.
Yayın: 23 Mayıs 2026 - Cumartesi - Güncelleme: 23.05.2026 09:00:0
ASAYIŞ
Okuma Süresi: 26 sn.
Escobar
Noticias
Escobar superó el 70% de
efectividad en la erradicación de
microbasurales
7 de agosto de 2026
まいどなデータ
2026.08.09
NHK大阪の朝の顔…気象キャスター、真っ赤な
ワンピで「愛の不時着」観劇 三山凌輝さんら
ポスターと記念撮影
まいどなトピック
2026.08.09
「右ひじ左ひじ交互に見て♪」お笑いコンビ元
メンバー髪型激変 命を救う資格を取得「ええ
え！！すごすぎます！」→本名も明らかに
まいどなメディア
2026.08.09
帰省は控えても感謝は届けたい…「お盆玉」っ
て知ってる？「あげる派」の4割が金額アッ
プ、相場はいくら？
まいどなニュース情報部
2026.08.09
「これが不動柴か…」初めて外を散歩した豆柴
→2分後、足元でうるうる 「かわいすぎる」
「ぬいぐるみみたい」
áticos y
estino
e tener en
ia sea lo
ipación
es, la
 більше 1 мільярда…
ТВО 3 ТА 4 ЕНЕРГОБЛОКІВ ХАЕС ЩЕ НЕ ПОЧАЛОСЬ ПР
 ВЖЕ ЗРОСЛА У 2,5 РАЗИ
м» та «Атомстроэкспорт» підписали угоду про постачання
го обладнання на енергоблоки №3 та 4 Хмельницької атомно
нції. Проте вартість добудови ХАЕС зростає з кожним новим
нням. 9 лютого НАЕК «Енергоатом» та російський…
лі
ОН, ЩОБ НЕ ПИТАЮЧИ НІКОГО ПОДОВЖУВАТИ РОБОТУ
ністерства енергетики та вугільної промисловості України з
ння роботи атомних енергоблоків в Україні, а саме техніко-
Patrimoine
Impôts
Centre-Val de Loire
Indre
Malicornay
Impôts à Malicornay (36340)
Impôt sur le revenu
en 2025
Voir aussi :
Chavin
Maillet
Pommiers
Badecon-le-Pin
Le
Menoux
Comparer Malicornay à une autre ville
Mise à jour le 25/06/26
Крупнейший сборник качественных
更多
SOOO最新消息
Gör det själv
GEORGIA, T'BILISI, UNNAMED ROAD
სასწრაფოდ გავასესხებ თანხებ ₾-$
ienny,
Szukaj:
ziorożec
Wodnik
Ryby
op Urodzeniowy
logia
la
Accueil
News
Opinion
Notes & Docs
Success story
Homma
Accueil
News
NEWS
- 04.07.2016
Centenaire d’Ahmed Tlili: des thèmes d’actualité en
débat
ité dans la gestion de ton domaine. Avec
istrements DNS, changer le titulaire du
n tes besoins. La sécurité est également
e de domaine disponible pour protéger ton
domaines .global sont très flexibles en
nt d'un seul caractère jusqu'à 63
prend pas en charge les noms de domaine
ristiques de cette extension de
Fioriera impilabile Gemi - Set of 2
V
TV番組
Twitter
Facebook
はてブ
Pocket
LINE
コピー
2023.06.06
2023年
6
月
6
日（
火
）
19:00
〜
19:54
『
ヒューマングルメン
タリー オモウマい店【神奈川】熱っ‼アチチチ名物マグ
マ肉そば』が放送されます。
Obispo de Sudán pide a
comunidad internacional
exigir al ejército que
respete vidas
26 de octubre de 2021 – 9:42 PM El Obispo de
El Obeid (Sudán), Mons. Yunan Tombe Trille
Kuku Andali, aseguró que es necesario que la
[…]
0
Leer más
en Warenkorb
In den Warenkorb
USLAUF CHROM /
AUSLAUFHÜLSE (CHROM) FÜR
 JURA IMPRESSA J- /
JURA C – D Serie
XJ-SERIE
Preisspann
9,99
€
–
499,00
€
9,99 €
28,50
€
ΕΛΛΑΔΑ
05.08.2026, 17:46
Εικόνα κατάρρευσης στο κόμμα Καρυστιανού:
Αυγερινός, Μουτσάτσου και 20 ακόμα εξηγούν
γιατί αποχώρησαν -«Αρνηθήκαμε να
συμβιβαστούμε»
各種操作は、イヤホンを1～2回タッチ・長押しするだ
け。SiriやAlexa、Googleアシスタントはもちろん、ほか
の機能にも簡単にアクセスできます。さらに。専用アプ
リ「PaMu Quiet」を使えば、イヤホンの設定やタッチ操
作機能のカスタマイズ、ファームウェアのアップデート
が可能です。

# Exercise directions:
Once more, write all of the records exactly as given.

# Exercise output:
.
Yayın: 23 Mayıs 2026 - Cumartesi - Güncelleme: 23.05.2026 09:00:0
ASAYIŞ
Okuma Süresi: 26 sn.
Escobar
Noticias
Escobar superó el 70% de
efectividad en la erradicación de
microbasurales
7 de agosto de 2026
まいどなデータ
2026.08.09
NHK大阪の朝の顔…気象キャスター、真っ赤な
ワンピで「愛の不時着」観劇 三山凌輝さんら
ポスターと記念撮影
まいどなトピック
2026.08.09
「右ひじ左ひじ交互に見て♪」お笑いコンビ元
メンバー髪型激変 命を救う資格を取得「ええ
え！！すごすぎます！」→本名も明らかに
まいどなメディア
2026.08.09
帰省は控えても感謝は届けたい…「お盆玉」っ
て知ってる？「あげる派」の4割が金額アッ
プ、相場はいくら？
まいどなニュース情報部
2026.08.09
「これが不動柴か…」初めて外を散歩した豆柴
→2分後、足元でうるうる 「かわいすぎる」
「ぬいぐるみみたい」
áticos y
estino
e tener en
ia sea lo
ipación
es, la
 більше 1 мільярда…
ТВО 3 ТА 4 ЕНЕРГОБЛОКІВ ХАЕС ЩЕ НЕ ПОЧАЛОСЬ ПР
 ВЖЕ ЗРОСЛА У 2,5 РАЗИ
м» та «Атомстроэкспорт» підписали угоду про постачання
го обладнання на енергоблоки №3 та 4 Хмельницької атомно
нції. Проте вартість добудови ХАЕС зростає з кожним новим
нням. 9 лютого НАЕК «Енергоатом» та російський…
лі
ОН, ЩОБ НЕ ПИТАЮЧИ НІКОГО ПОДОВЖУВАТИ РОБОТУ
ністерства енергетики та вугільної промисловості України з
ння роботи атомних енергоблоків в Україні, а саме техніко-
Patrimoine
Impôts
Centre-Val de Loire
Indre
Malicornay
Impôts à Malicornay (36340)
Impôt sur le revenu
en 2025
Voir aussi :
Chavin
Maillet
Pommiers
Badecon-le-Pin
Le
Menoux
Comparer Malicornay à une autre ville
Mise à jour le 25/06/26
Крупнейший сборник качественных
更多
SOOO最新消息
Gör det själv
GEORGIA, T'BILISI, UNNAMED ROAD
სასწრაფოდ გავასესხებ თანხებ ₾-$
ienny,
Szukaj:
ziorożec
Wodnik
Ryby
op Urodzeniowy
logia
la
Accueil
News
Opinion
Notes & Docs
Success story
Homma
Accueil
News
NEWS
- 04.07.2016
Centenaire d’Ahmed Tlili: des thèmes d’actualité en
débat
ité dans la gestion de ton domaine. Avec
istrements DNS, changer le titulaire du
n tes besoins. La sécurité est également
e de domaine disponible pour protéger ton
domaines .global sont très flexibles en
nt d'un seul caractère jusqu'à 63
prend pas en charge les noms de domaine
ristiques de cette extension de
Fioriera impilabile Gemi - Set of 2
V
TV番組
Twitter
Facebook
はてブ
Pocket
LINE
コピー
2023.06.06
2023年
6
月
6
日（
火
）
19:00
〜
19:54
『
ヒューマングルメン
タリー オモウマい店【神奈川】熱っ‼アチチチ名物マグ
マ肉そば』が放送されます。
Obispo de Sudán pide a
comunidad internacional
exigir al ejército que
respete vidas
26 de octubre de 2021 – 9:42 PM El Obispo de
El Obeid (Sudán), Mons. Yunan Tombe Trille
Kuku Andali, aseguró que es necesario que la
[…]
0
Leer más
en Warenkorb
In den Warenkorb
USLAUF CHROM /
AUSLAUFHÜLSE (CHROM) FÜR
 JURA IMPRESSA J- /
JURA C – D Serie
XJ-SERIE
Preisspann
9,99
€
–
499,00
€
9,99 €
28,50
€
ΕΛΛΑΔΑ
05.08.2026, 17:46
Εικόνα κατάρρευσης στο κόμμα Καρυστιανού:
Αυγερινός, Μουτσάτσου και 20 ακόμα εξηγούν
γιατί αποχώρησαν -«Αρνηθήκαμε να
συμβιβαστούμε»
各種操作は、イヤホンを1～2回タッチ・長押しするだ
け。SiriやAlexa、Googleアシスタントはもちろん、ほか
の機能にも簡単にアクセスできます。さらに。専用アプ
リ「PaMu Quiet」を使えば、イヤホンの設定やタッチ操
作機能のカスタマイズ、ファームウェアのアップデート
が可能です。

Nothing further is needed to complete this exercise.